Breitbart.com reports: Describing the problem as “homelessness against black Angelenos,” Garcetti traced the problem back many generations, to discrimination against black veterans in the post-World War II era, to residential covenants that prevented black people from buying property, and to redlining by banks (all practices which have been illegal for decades).

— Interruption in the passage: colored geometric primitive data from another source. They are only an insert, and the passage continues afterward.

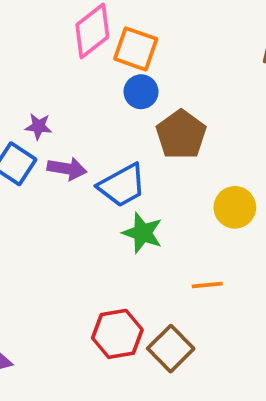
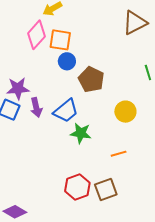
purple star: (38, 126) -> (18, 88), size x1.6
purple arrow: (67, 169) -> (36, 107), turned 78
brown square: (171, 349) -> (106, 190), turned 35

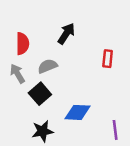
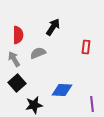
black square: (40, 94) -> (17, 83), moved

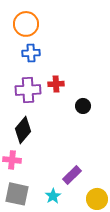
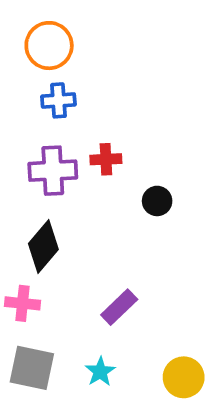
purple rectangle: (72, 175) -> (119, 307), moved

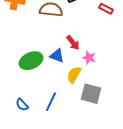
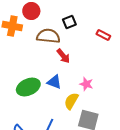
red arrow: (73, 43) -> (63, 56), moved

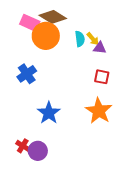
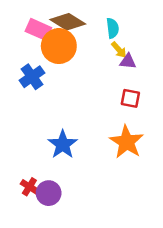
cyan semicircle: (80, 39) -> (113, 28), moved
blue cross: (27, 74) -> (32, 77), moved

In December, the U.S. Department of Housing and Urban Development revealed that California is “entirely” responsible for a 2.7% nationwide rise in homelessness, which rose a staggering 16.4% in the Golden State.
Los Angeles County has seen a dramatic rise in homelessness in recent years, rising to nearly 60,000 people last year, with some observers voicing concerns about a possible outbreak of bubonic plague and other diseases.
On Friday, the latest homeless count — with data prior to the pandemic — revealed that the homeless population in Los Angeles County rose 13% in the previous year, reaching over 66,000 people. In the city, the increase was 14%.
Though Garcetti has promised to deal with homelessness throughout his tenure as mayor, he has failed to make progress.
Garcetti said that the city succeeded in bringing 6,000 people indoors during the coronavirus pandemic — some in individual trailers and hotel rooms, and some in communal shelters.
Garcetti also said that the city was “collectively grieving the lives lost due to racism in this country,” noting the recent burial of George Floyd in Houston, Texas, after he was killed in the custody of police in Minneapolis, Minnesota, on Memorial Day.
On Wednesday, Garcetti described “systemic racism” as “racism that is built into systems.” He seemed to conflate unequal outcomes with intentional or “systemic” discrimination.